While the TD1 completed by the employee will have accurately reflected the credits claimable, everyone’s life circumstances change. Where a baby is born, or a child starts post-secondary education, a taxpayer turns 65 years of age, or an elderly parent comes to live with their children, the affected taxpayer will be become eligible to claim tax credits not previously available. And, since the employer can only calculate source deductions based on information provided to it by the employee, those new credit claims won’t be reflected in the amounts deducted at source from the employee’s paycheque.

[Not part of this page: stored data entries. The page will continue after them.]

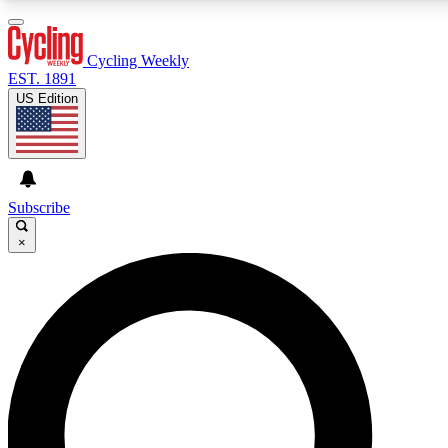
3
24/7
4K+
PREMIUM BENEFITS
ACCESS AVAILABLE
ACTIVE MEMBERS
Cycling Weekly
EST. 1891
US Edition
Expert Insights
Curated Newsle
Cycling advice, features and expert
Handpicked cycling new
journalism
highlights
Subscribe
×
GET CLUB ACCESS QUICK
For the quickest way to join, enter your email below. We’ll
send a confirmation email and sign you up to Cycling
Weekly newsletters with the latest cycling news, riding
advice and features.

It is a good idea for all employees to review the TD1 form prior to the start of each taxation year and to make any changes needed to ensure that a claim is made for all credit amounts currently available to him or her. Doing so will ensure that the correct amount of tax is deducted at source throughout the year.
Where the taxpayer has available deductions, which cannot be recorded on the TD1, like RRSP contributions, deductible support payments or child care expenses, it makes things a little more complicated, but it’s still possible to have source deductions adjusted to accurately reflect the employee’s tax liability for 2018. The way to do so is to file Form T1213, Request to Reduce Tax Deductions at Source Once that form is filed with the CRA, the Agency will, after verifying that the claims made are accurate, provide the employer with a Letter of Authority authorizing that employer to reduce the amount of tax being withheld at source.
Of course, as with all things bureaucratic, having one’s source deductions reduced by filing a T1213 takes time. Consequently, the sooner a T1213 for 2018 is filed with the CRA, the sooner source deductions can be adjusted, effective for all paycheques subsequently issued in that year. Providing an employer with an updated TD1 for 2018 at the same time will ensure that source deductions made during 2018 will accurately reflect all of the employee’s current circumstances, and consequently his or her actual tax liability for the year.